The Student News Site of North Carolina A&T State University

The A&T Register

The Student News Site of North Carolina A&T State University

The A&T Register

The Student News Site of North Carolina A&T State University

The A&T Register

    Research Department Gets New Degree Programs, Supercomputers

    Chancellor Renick, North Carolina A&T’s Board of Trustees and the Division of Research and Economic Development (DORED) introduced a new graduate degree program in Computational Science and Engineering (CSE) on Wednesday, Sept. 22 in the Fort IRC Building on campus.

    N. Radhakrishnan, Vice Chancellor for Research and Economic Development introduced the new program which is enhanced by three new supercomputers, the SGI 3900 and two IBM Cluster computers.

    Within the program there are three areas of study that cater towards specific majors.

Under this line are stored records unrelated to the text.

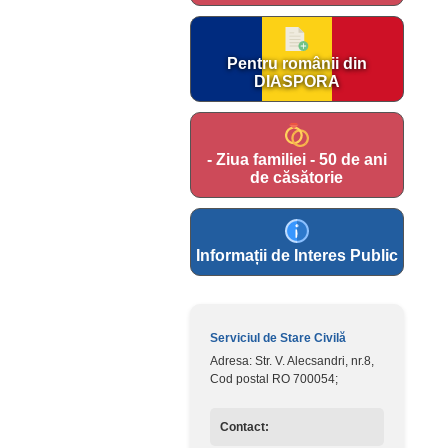
Pentru românii din
DIASPORA
- Ziua familiei - 50 de ani
de căsătorie
Informații de Interes Public
Serviciul de Stare Civilă
Adresa: Str. V. Alecsandri, nr.8,
Cod postal RO 700054;
Contact:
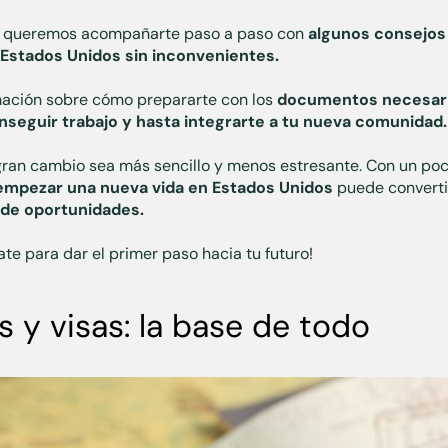
ulo queremos acompañarte paso a paso con
algunos consejos 
Estados Unidos sin inconvenientes.
mación sobre cómo prepararte con los
documentos necesario
onseguir trabajo y hasta integrarte a tu nueva comunidad.
 gran cambio sea más sencillo y menos estresante. Con un poc
empezar una nueva vida en Estados Unidos
puede convert
 de oportunidades.
te para dar el primer paso hacia tu futuro!
y visas: la base de todo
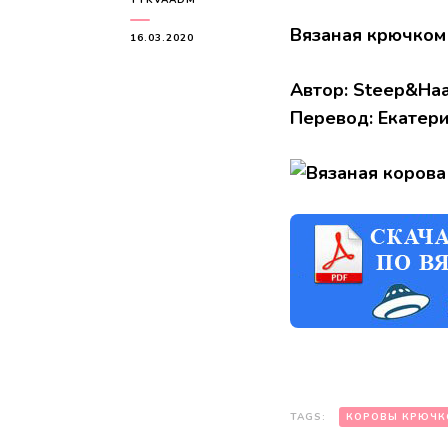
Вязаная крючком
16.03.2020
Автор: Steep&Ha
Перевод: Екатер
TAGS:
КОРОВЫ КРЮЧК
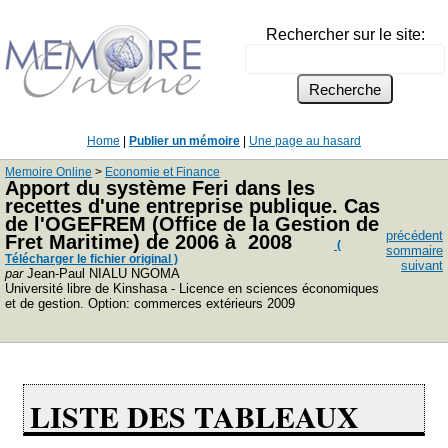
Rechercher sur le site:
Home
|
Publier un mémoire
|
Une page au hasard
Memoire Online
>
Economie et Finance
Apport du système Feri dans les
recettes d'une entreprise publique. Cas
de l'OGEFREM (Office de la Gestion de
précédent
Fret Maritime) de 2006 à 2008
(
sommaire
Télécharger le fichier original )
suivant
par
Jean-Paul NIALU NGOMA
Université libre de Kinshasa - Licence en sciences économiques
et de gestion. Option: commerces extérieurs 2009
LISTE DES TABLEAUX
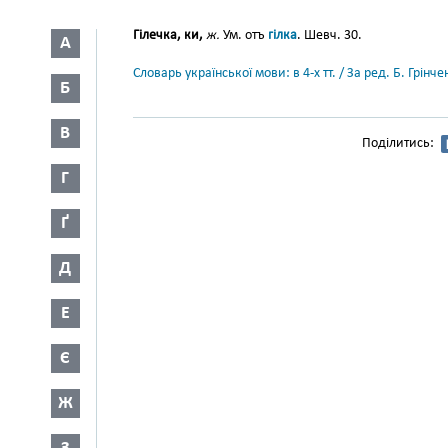
Гілечка, ки,
ж.
Ум. отъ
гілка
. Шевч. 30.
А
Словарь української мови: в 4-х тт. / За ред. Б. Грін
Б
В
Поділитись:
Г
Ґ
Д
Е
Є
Ж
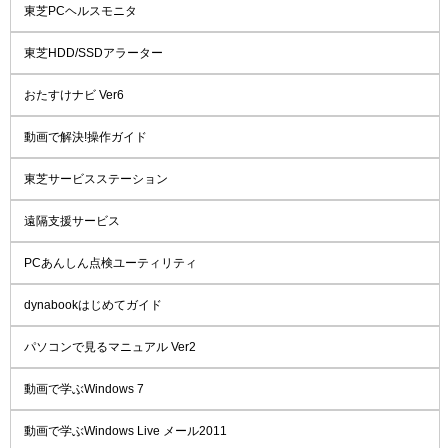
東芝PCヘルスモニタ
東芝HDD/SSDアラーター
おたすけナビ Ver6
動画で解決!操作ガイド
東芝サービスステーション
遠隔支援サービス
PCあんしん点検ユーティリティ
dynabookはじめてガイド
パソコンで見るマニュアル Ver2
動画で学ぶWindows 7
動画で学ぶWindows Live メール2011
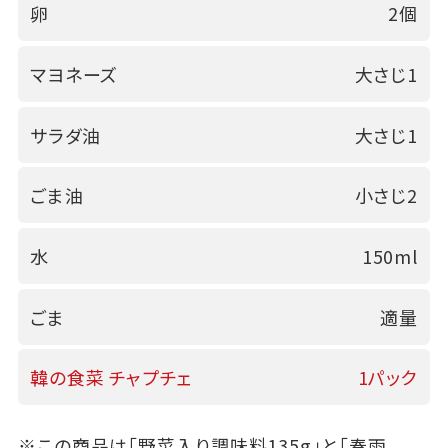
卵
2個
マヨネーズ
大さじ1
サラダ油
大さじ1
ごま油
小さじ2
水
150ml
ごま
適量
韓の食菜 チャプチェ
1パック
※この商品は「野菜入り調味料135g」と「春雨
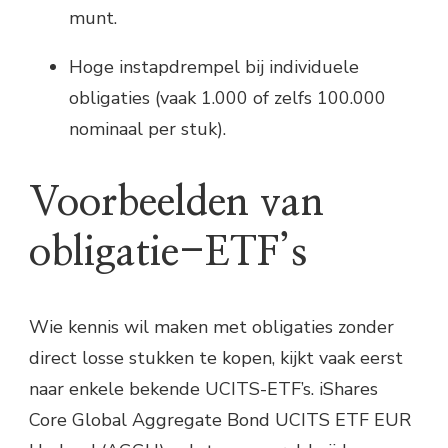
munt.
Hoge instapdrempel bij individuele
obligaties (vaak 1.000 of zelfs 100.000
nominaal per stuk).
Voorbeelden van
obligatie-ETF’s
Wie kennis wil maken met obligaties zonder
direct losse stukken te kopen, kijkt vaak eerst
naar enkele bekende UCITS-ETF’s. iShares
Core Global Aggregate Bond UCITS ETF EUR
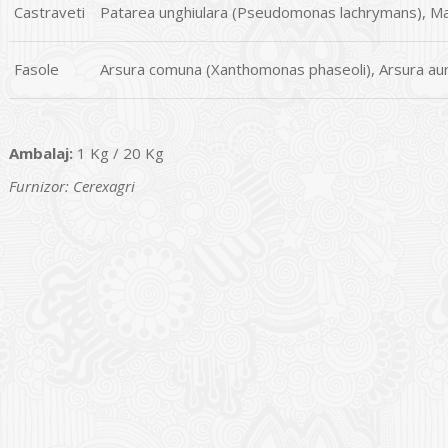
Castraveti
Patarea unghiulara (Pseudomonas lachrymans), M
Fasole
Arsura comuna (Xanthomonas phaseoli), Arsura au
Ambalaj:
1 Kg / 20 Kg
Furnizor: Cerexagri
I
o Garden Center – companie
vează pe piața Home & Garden
nia – debutează pe piața AeRO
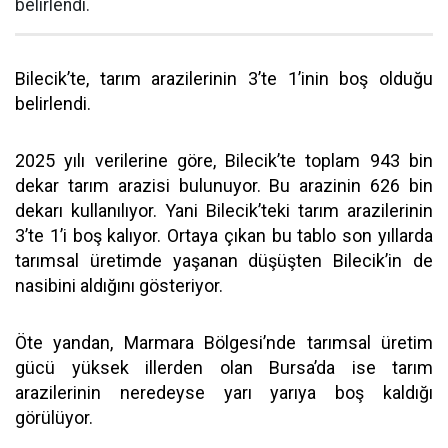
belirlendi.
Bilecik’te, tarım arazilerinin 3’te 1’inin boş olduğu
belirlendi.
2025 yılı verilerine göre, Bilecik’te toplam 943 bin
dekar tarım arazisi bulunuyor. Bu arazinin 626 bin
dekarı kullanılıyor. Yani Bilecik’teki tarım arazilerinin
3’te 1’i boş kalıyor. Ortaya çıkan bu tablo son yıllarda
tarımsal üretimde yaşanan düşüşten Bilecik’in de
nasibini aldığını gösteriyor.
Öte yandan, Marmara Bölgesi’nde tarımsal üretim
gücü yüksek illerden olan Bursa’da ise tarım
arazilerinin neredeyse yarı yarıya boş kaldığı
görülüyor.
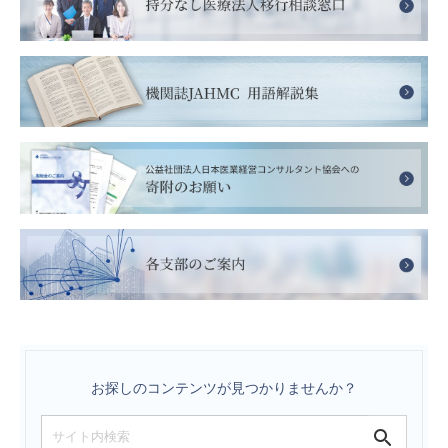
お探しのコンテンツが見つかりませんか？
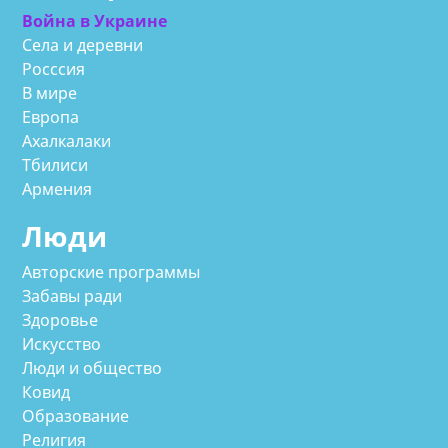
Война в Украине
Села и деревни
Росссия
В мире
Европа
Ахалкалаки
Тбилиси
Армения
Люди
Авторские программы
Забавы ради
Здоровье
Искусство
Люди и общество
Ковид
Образование
Религия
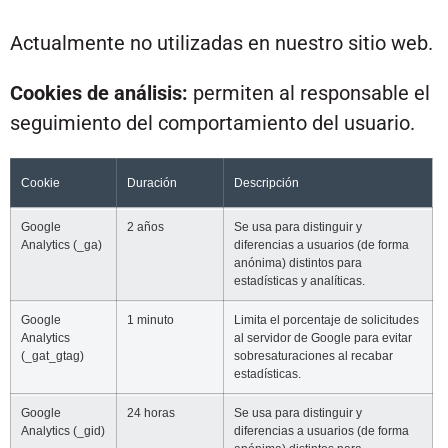
Actualmente no utilizadas en nuestro sitio web.
Cookies de análisis:
permiten al responsable el
seguimiento del comportamiento del usuario.
Cookie
Duración
Descripción
Google
2 años
Se usa para distinguir y
Analytics (_ga)
diferencias a usuarios (de forma
anónima) distintos para
estadísticas y analíticas.
Google
1 minuto
Limita el porcentaje de solicitudes
Analytics
al servidor de Google para evitar
(_gat_gtag)
sobresaturaciones al recabar
estadísticas.
Google
24 horas
Se usa para distinguir y
Analytics (_gid)
diferencias a usuarios (de forma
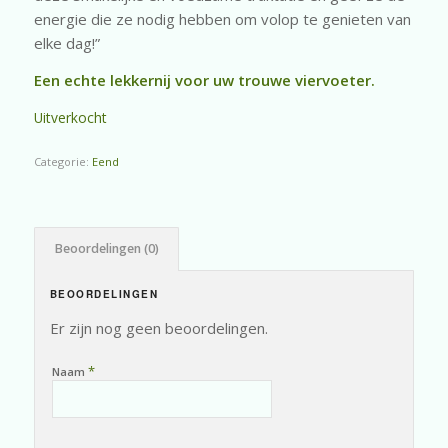
energie die ze nodig hebben om volop te genieten van
elke dag!”
Een echte lekkernij voor uw trouwe viervoeter.
Uitverkocht
Categorie:
Eend
Beoordelingen (0)
BEOORDELINGEN
Er zijn nog geen beoordelingen.
*
Naam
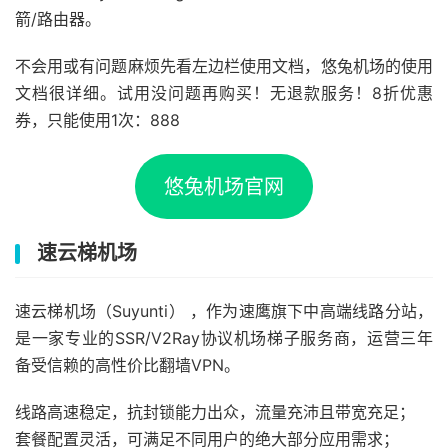
箭/路由器。
不会用或有问题麻烦先看左边栏使用文档，悠兔机场的使用
文档很详细。试用没问题再购买！无退款服务！8折优惠
券，只能使用1次：888
悠兔机场官网
速云梯机场
速云梯机场（Suyunti） ，作为速鹰旗下中高端线路分站，
是一家专业的SSR/V2Ray协议机场梯子服务商，运营三年
备受信赖的高性价比翻墙VPN。
线路高速稳定，抗封锁能力出众，流量充沛且带宽充足；
套餐配置灵活，可满足不同用户的绝大部分应用需求；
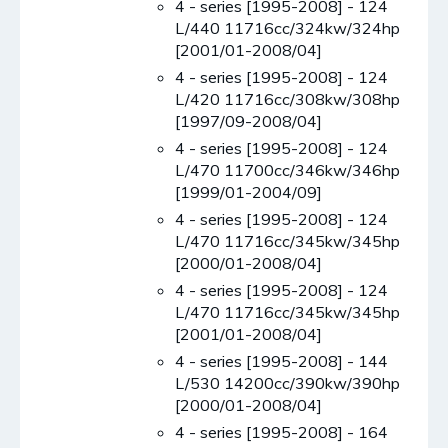
4 - series [1995-2008] - 124
L/440 11716cc/324kw/324hp
[2001/01-2008/04]
4 - series [1995-2008] - 124
L/420 11716cc/308kw/308hp
[1997/09-2008/04]
4 - series [1995-2008] - 124
L/470 11700cc/346kw/346hp
[1999/01-2004/09]
4 - series [1995-2008] - 124
L/470 11716cc/345kw/345hp
[2000/01-2008/04]
4 - series [1995-2008] - 124
L/470 11716cc/345kw/345hp
[2001/01-2008/04]
4 - series [1995-2008] - 144
L/530 14200cc/390kw/390hp
[2000/01-2008/04]
4 - series [1995-2008] - 164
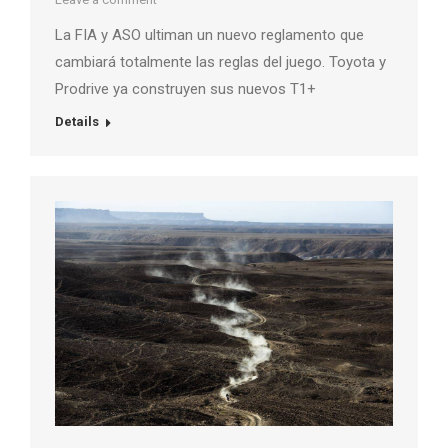
La FIA y ASO ultiman un nuevo reglamento que
cambiará totalmente las reglas del juego. Toyota y
Prodrive ya construyen sus nuevos T1+
Details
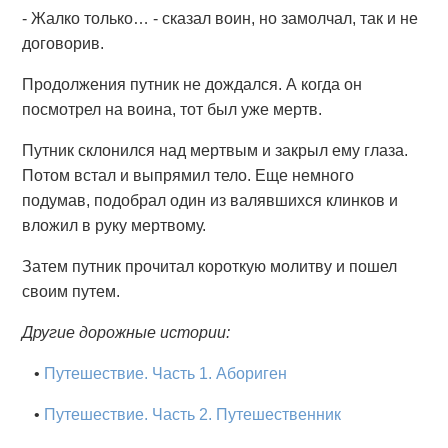
- Жалко только… - сказал воин, но замолчал, так и не
договорив.
Продолжения путник не дождался. А когда он
посмотрел на воина, тот был уже мертв.
Путник склонился над мертвым и закрыл ему глаза.
Потом встал и выпрямил тело. Еще немного
подумав, подобрал один из валявшихся клинков и
вложил в руку мертвому.
Затем путник прочитал короткую молитву и пошел
своим путем.
Другие дорожные истории:
•
Путешествие. Часть 1. Абориген
•
Путешествие. Часть 2. Путешественник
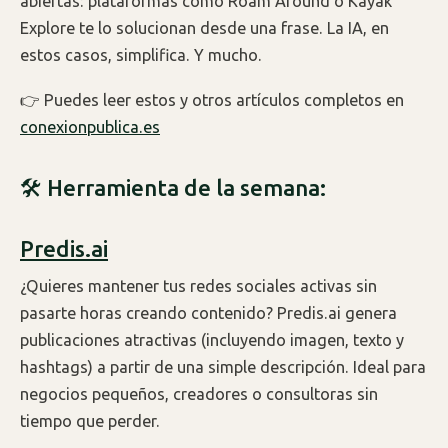
abiertas: plataformas como Roam Around o Kayak
Explore te lo solucionan desde una frase. La IA, en
estos casos, simplifica. Y mucho.
👉 Puedes leer estos y otros artículos completos en
conexionpublica.es
🛠 Herramienta de la semana:
Predis.ai
¿Quieres mantener tus redes sociales activas sin
pasarte horas creando contenido? Predis.ai genera
publicaciones atractivas (incluyendo imagen, texto y
hashtags) a partir de una simple descripción. Ideal para
negocios pequeños, creadores o consultoras sin
tiempo que perder.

Computational Science and Engineering is geared toward Math, Physics, and engineering majors which targets biology, chemistry, animal science and business majors.

    This interdisciplinary program, which took the CSE committee only about four months to complete, utilizes areas in combined mathematics, scientific modeling and simulation and domains such as physical science, engineering, life sciences, agricultural and environmental sciences, technology and business.

    Students of this graduate program will gain computer modeling, simulation and visualization skills to apply in fields of science, engineering, technology, and business.

    Students will use the program to simulate and study car accidents, protein formation in genetics and other venues.

    “The proposed graduate program in CSE builds upon the current curricular strength and research capability at the University,” said Dr. Radhakrishnan, who is also the chairman of the faculty committee that designed the program.

    The SGI 3900 and IBM super computers were acquired to assist in the research and consulting. Supercomputers’ speed are measured in floating point operations per seconds, or FLOPS.

    According to IBM, a floating point is “a method of encoding real numbers within the limits of finite precision available on computers.”

    By using floating-point encoding, extremely long numbers can be handled relatively easily by computers.

    An SGI alone has the ability to combine more than 500 CPU’s at a time.

    “Graduates of this program will be highly versatile computational scientists, engineers, technologists or business executives with a good understanding of the connections among various disciplines and capable of interacting and collaborating effectively,” said Radhakrishnan.

    The program, which will debut in Spring 2005, is the only program of its kind in the UNC system and the first among Historically Black Colleges and Universities in the country.